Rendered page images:
== Segment start ==
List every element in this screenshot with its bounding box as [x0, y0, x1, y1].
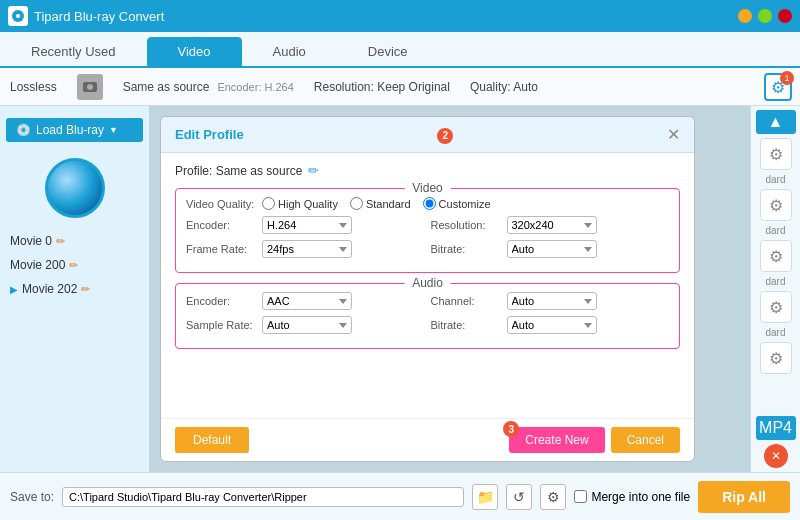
samplerate-bitrate-row: Sample Rate: Auto Bitrate: Auto — [186, 316, 669, 334]
path-settings-button[interactable]: ⚙ — [540, 484, 566, 510]
gear-icon-2: ⚙ — [769, 196, 783, 215]
save-to-label: Save to: — [10, 490, 54, 504]
step-badge-2: 2 — [437, 128, 453, 144]
video-section-legend: Video — [404, 181, 450, 195]
bitrate-select-v[interactable]: Auto — [507, 240, 597, 258]
resolution-label: Resolution: Keep Original — [314, 80, 450, 94]
audio-encoder-label: Encoder: — [186, 295, 256, 307]
center-content: Edit Profile 2 ✕ Profile: Same as source… — [150, 106, 750, 472]
movie-item-200[interactable]: Movie 200 ✏ — [0, 254, 149, 276]
resolution-select[interactable]: 320x240 — [507, 216, 597, 234]
merge-checkbox-label[interactable]: Merge into one file — [574, 490, 690, 504]
std-label-4: dard — [765, 327, 785, 338]
channel-select[interactable]: Auto — [507, 292, 597, 310]
create-new-button[interactable]: Create New — [509, 427, 604, 453]
radio-standard-input[interactable] — [350, 197, 363, 210]
lossless-item[interactable]: Lossless — [10, 80, 57, 94]
bitrate-select-a[interactable]: Auto — [507, 316, 597, 334]
movie-item-202[interactable]: ▶ Movie 202 ✏ — [0, 278, 149, 300]
close-right-btn[interactable]: ✕ — [764, 444, 788, 468]
bottom-bar: Save to: 📁 ↺ ⚙ Merge into one file Rip A… — [0, 472, 800, 520]
title-bar: Tipard Blu-ray Convert — [0, 0, 800, 32]
encoder-resolution-row: Encoder: H.264 Resolution: 320x240 — [186, 216, 669, 234]
channel-label: Channel: — [431, 295, 501, 307]
save-path-input[interactable] — [62, 487, 464, 507]
video-section-box: Video Video Quality: High Quality Standa… — [175, 188, 680, 273]
right-gear-panel: ▲ ⚙ dard ⚙ dard ⚙ dard ⚙ dard ⚙ MP4 ✕ — [750, 106, 800, 472]
gear-icon-1: ⚙ — [769, 145, 783, 164]
audio-encoder-select[interactable]: AAC — [262, 292, 352, 310]
gear-button-top[interactable]: ⚙ 1 — [764, 73, 792, 101]
encoding-bar: Lossless Same as source Encoder: H.264 R… — [0, 68, 800, 106]
std-label-3: dard — [765, 276, 785, 287]
bitrate-label-a: Bitrate: — [431, 319, 501, 331]
radio-high-quality[interactable]: High Quality — [262, 197, 338, 210]
modal-body: Profile: Same as source ✏ Video Video Qu… — [161, 153, 694, 418]
movie-0-label: Movie 0 — [10, 234, 52, 248]
radio-standard-label: Standard — [366, 198, 411, 210]
movie-200-edit-icon[interactable]: ✏ — [69, 259, 78, 272]
movie-202-label: Movie 202 — [22, 282, 77, 296]
video-quality-radio-group: High Quality Standard Customize — [262, 197, 491, 210]
quality-item: Quality: Auto — [470, 80, 538, 94]
movie-202-edit-icon[interactable]: ✏ — [81, 283, 90, 296]
profile-edit-icon[interactable]: ✏ — [308, 163, 319, 178]
maximize-button[interactable] — [758, 9, 772, 23]
disc-icon-small: 💿 — [16, 123, 31, 137]
default-button[interactable]: Default — [175, 427, 249, 453]
framerate-select[interactable]: 24fps — [262, 240, 352, 258]
movie-item-0[interactable]: Movie 0 ✏ — [0, 230, 149, 252]
window-controls — [738, 9, 792, 23]
movie-200-label: Movie 200 — [10, 258, 65, 272]
radio-standard[interactable]: Standard — [350, 197, 411, 210]
video-quality-row: Video Quality: High Quality Standard — [186, 197, 669, 210]
left-panel: 💿 Load Blu-ray ▼ Movie 0 ✏ Movie 200 ✏ ▶… — [0, 106, 150, 472]
merge-checkbox-input[interactable] — [574, 490, 587, 503]
encoder-col: Encoder: H.264 — [186, 216, 425, 234]
modal-action-buttons: Create New 3 Cancel — [509, 427, 680, 453]
radio-high-quality-input[interactable] — [262, 197, 275, 210]
framerate-bitrate-row: Frame Rate: 24fps Bitrate: Auto — [186, 240, 669, 258]
gear-btn-3[interactable]: ⚙ — [760, 240, 792, 272]
right-arrow-up[interactable]: ▲ — [756, 110, 796, 134]
gear-btn-5[interactable]: ⚙ — [760, 342, 792, 374]
modal-header: Edit Profile 2 ✕ — [161, 117, 694, 153]
gear-btn-4[interactable]: ⚙ — [760, 291, 792, 323]
resolution-col: Resolution: 320x240 — [431, 216, 670, 234]
movie-0-edit-icon[interactable]: ✏ — [56, 235, 65, 248]
tab-device[interactable]: Device — [337, 37, 439, 66]
samplerate-label: Sample Rate: — [186, 319, 256, 331]
refresh-button[interactable]: ↺ — [506, 484, 532, 510]
framerate-col: Frame Rate: 24fps — [186, 240, 425, 258]
encoder-select[interactable]: H.264 — [262, 216, 352, 234]
samplerate-select[interactable]: Auto — [262, 316, 352, 334]
folder-button[interactable]: 📁 — [472, 484, 498, 510]
profile-label: Profile: Same as source ✏ — [175, 163, 680, 178]
svg-point-1 — [16, 14, 20, 18]
load-bluray-label: Load Blu-ray — [36, 123, 104, 137]
radio-customize-input[interactable] — [423, 197, 436, 210]
close-window-button[interactable] — [778, 9, 792, 23]
modal-close-button[interactable]: ✕ — [667, 125, 680, 144]
svg-point-3 — [87, 84, 93, 90]
tab-recently-used[interactable]: Recently Used — [0, 37, 147, 66]
bitrate-col-a: Bitrate: Auto — [431, 316, 670, 334]
radio-customize[interactable]: Customize — [423, 197, 491, 210]
gear-icon-4: ⚙ — [769, 298, 783, 317]
minimize-button[interactable] — [738, 9, 752, 23]
tab-video[interactable]: Video — [147, 37, 242, 66]
resolution-item: Resolution: Keep Original — [314, 80, 450, 94]
gear-btn-2[interactable]: ⚙ — [760, 189, 792, 221]
app-title: Tipard Blu-ray Convert — [34, 9, 164, 24]
cancel-button[interactable]: Cancel — [611, 427, 680, 453]
rip-all-button[interactable]: Rip All — [698, 481, 790, 513]
resolution-label-v: Resolution: — [431, 219, 501, 231]
bitrate-col-v: Bitrate: Auto — [431, 240, 670, 258]
load-bluray-button[interactable]: 💿 Load Blu-ray ▼ — [6, 118, 143, 142]
edit-profile-modal: Edit Profile 2 ✕ Profile: Same as source… — [160, 116, 695, 462]
tab-audio[interactable]: Audio — [242, 37, 337, 66]
mp4-badge: MP4 — [756, 416, 796, 440]
bitrate-label-v: Bitrate: — [431, 243, 501, 255]
gear-icon-5: ⚙ — [769, 349, 783, 368]
gear-btn-1[interactable]: ⚙ — [760, 138, 792, 170]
== Segment end ==
» Problem requirements
All of the records should be output exactly as they stand, with pictures omitted.

» Exercise solution
List every element in this screenshot with its bounding box as [x0, y0, x1, y1].
samplerate-bitrate-row: Sample Rate: Auto Bitrate: Auto — [186, 316, 669, 334]
path-settings-button[interactable]: ⚙ — [540, 484, 566, 510]
gear-icon-2: ⚙ — [769, 196, 783, 215]
save-to-label: Save to: — [10, 490, 54, 504]
step-badge-2: 2 — [437, 128, 453, 144]
video-section-legend: Video — [404, 181, 450, 195]
bitrate-select-v[interactable]: Auto — [507, 240, 597, 258]
resolution-label: Resolution: Keep Original — [314, 80, 450, 94]
audio-encoder-label: Encoder: — [186, 295, 256, 307]
center-content: Edit Profile 2 ✕ Profile: Same as source… — [150, 106, 750, 472]
movie-item-200[interactable]: Movie 200 ✏ — [0, 254, 149, 276]
resolution-select[interactable]: 320x240 — [507, 216, 597, 234]
merge-checkbox-label[interactable]: Merge into one file — [574, 490, 690, 504]
std-label-4: dard — [765, 327, 785, 338]
channel-select[interactable]: Auto — [507, 292, 597, 310]
create-new-button[interactable]: Create New — [509, 427, 604, 453]
radio-standard-input[interactable] — [350, 197, 363, 210]
lossless-item[interactable]: Lossless — [10, 80, 57, 94]
bitrate-select-a[interactable]: Auto — [507, 316, 597, 334]
movie-item-202[interactable]: ▶ Movie 202 ✏ — [0, 278, 149, 300]
close-right-btn[interactable]: ✕ — [764, 444, 788, 468]
bottom-bar: Save to: 📁 ↺ ⚙ Merge into one file Rip A… — [0, 472, 800, 520]
title-bar: Tipard Blu-ray Convert — [0, 0, 800, 32]
encoder-resolution-row: Encoder: H.264 Resolution: 320x240 — [186, 216, 669, 234]
channel-label: Channel: — [431, 295, 501, 307]
save-path-input[interactable] — [62, 487, 464, 507]
video-section-box: Video Video Quality: High Quality Standa… — [175, 188, 680, 273]
right-gear-panel: ▲ ⚙ dard ⚙ dard ⚙ dard ⚙ dard ⚙ MP4 ✕ — [750, 106, 800, 472]
gear-icon-1: ⚙ — [769, 145, 783, 164]
audio-encoder-select[interactable]: AAC — [262, 292, 352, 310]
gear-button-top[interactable]: ⚙ 1 — [764, 73, 792, 101]
encoding-bar: Lossless Same as source Encoder: H.264 R… — [0, 68, 800, 106]
std-label-3: dard — [765, 276, 785, 287]
bitrate-label-a: Bitrate: — [431, 319, 501, 331]
radio-high-quality[interactable]: High Quality — [262, 197, 338, 210]
modal-body: Profile: Same as source ✏ Video Video Qu… — [161, 153, 694, 418]
movie-0-label: Movie 0 — [10, 234, 52, 248]
radio-standard-label: Standard — [366, 198, 411, 210]
movie-200-edit-icon[interactable]: ✏ — [69, 259, 78, 272]
movie-202-label: Movie 202 — [22, 282, 77, 296]
video-quality-radio-group: High Quality Standard Customize — [262, 197, 491, 210]
quality-item: Quality: Auto — [470, 80, 538, 94]
movie-202-edit-icon[interactable]: ✏ — [81, 283, 90, 296]
profile-edit-icon[interactable]: ✏ — [308, 163, 319, 178]
maximize-button[interactable] — [758, 9, 772, 23]
disc-icon-small: 💿 — [16, 123, 31, 137]
default-button[interactable]: Default — [175, 427, 249, 453]
framerate-select[interactable]: 24fps — [262, 240, 352, 258]
movie-item-0[interactable]: Movie 0 ✏ — [0, 230, 149, 252]
window-controls — [738, 9, 792, 23]
movie-200-label: Movie 200 — [10, 258, 65, 272]
radio-standard[interactable]: Standard — [350, 197, 411, 210]
video-quality-row: Video Quality: High Quality Standard — [186, 197, 669, 210]
left-panel: 💿 Load Blu-ray ▼ Movie 0 ✏ Movie 200 ✏ ▶… — [0, 106, 150, 472]
merge-checkbox-input[interactable] — [574, 490, 587, 503]
encoder-col: Encoder: H.264 — [186, 216, 425, 234]
modal-action-buttons: Create New 3 Cancel — [509, 427, 680, 453]
radio-high-quality-input[interactable] — [262, 197, 275, 210]
framerate-bitrate-row: Frame Rate: 24fps Bitrate: Auto — [186, 240, 669, 258]
gear-btn-3[interactable]: ⚙ — [760, 240, 792, 272]
right-arrow-up[interactable]: ▲ — [756, 110, 796, 134]
gear-btn-5[interactable]: ⚙ — [760, 342, 792, 374]
modal-header: Edit Profile 2 ✕ — [161, 117, 694, 153]
gear-btn-4[interactable]: ⚙ — [760, 291, 792, 323]
resolution-col: Resolution: 320x240 — [431, 216, 670, 234]
movie-0-edit-icon[interactable]: ✏ — [56, 235, 65, 248]
tab-device[interactable]: Device — [337, 37, 439, 66]
samplerate-label: Sample Rate: — [186, 319, 256, 331]
refresh-button[interactable]: ↺ — [506, 484, 532, 510]
framerate-col: Frame Rate: 24fps — [186, 240, 425, 258]
encoder-select[interactable]: H.264 — [262, 216, 352, 234]
samplerate-select[interactable]: Auto — [262, 316, 352, 334]
folder-button[interactable]: 📁 — [472, 484, 498, 510]
profile-label: Profile: Same as source ✏ — [175, 163, 680, 178]
svg-point-1 — [16, 14, 20, 18]
load-bluray-label: Load Blu-ray — [36, 123, 104, 137]
radio-customize-input[interactable] — [423, 197, 436, 210]
close-window-button[interactable] — [778, 9, 792, 23]
modal-close-button[interactable]: ✕ — [667, 125, 680, 144]
svg-point-3 — [87, 84, 93, 90]
tab-recently-used[interactable]: Recently Used — [0, 37, 147, 66]
bitrate-col-a: Bitrate: Auto — [431, 316, 670, 334]
radio-customize[interactable]: Customize — [423, 197, 491, 210]
gear-icon-4: ⚙ — [769, 298, 783, 317]
minimize-button[interactable] — [738, 9, 752, 23]
tab-video[interactable]: Video — [147, 37, 242, 66]
resolution-item: Resolution: Keep Original — [314, 80, 450, 94]
gear-btn-2[interactable]: ⚙ — [760, 189, 792, 221]
app-title: Tipard Blu-ray Convert — [34, 9, 164, 24]
cancel-button[interactable]: Cancel — [611, 427, 680, 453]
rip-all-button[interactable]: Rip All — [698, 481, 790, 513]
resolution-label-v: Resolution: — [431, 219, 501, 231]
bitrate-col-v: Bitrate: Auto — [431, 240, 670, 258]
load-bluray-button[interactable]: 💿 Load Blu-ray ▼ — [6, 118, 143, 142]
edit-profile-modal: Edit Profile 2 ✕ Profile: Same as source… — [160, 116, 695, 462]
tab-audio[interactable]: Audio — [242, 37, 337, 66]
mp4-badge: MP4 — [756, 416, 796, 440]
bitrate-label-v: Bitrate: — [431, 243, 501, 255]
gear-icon-5: ⚙ — [769, 349, 783, 368]
gear-btn-1[interactable]: ⚙ — [760, 138, 792, 170]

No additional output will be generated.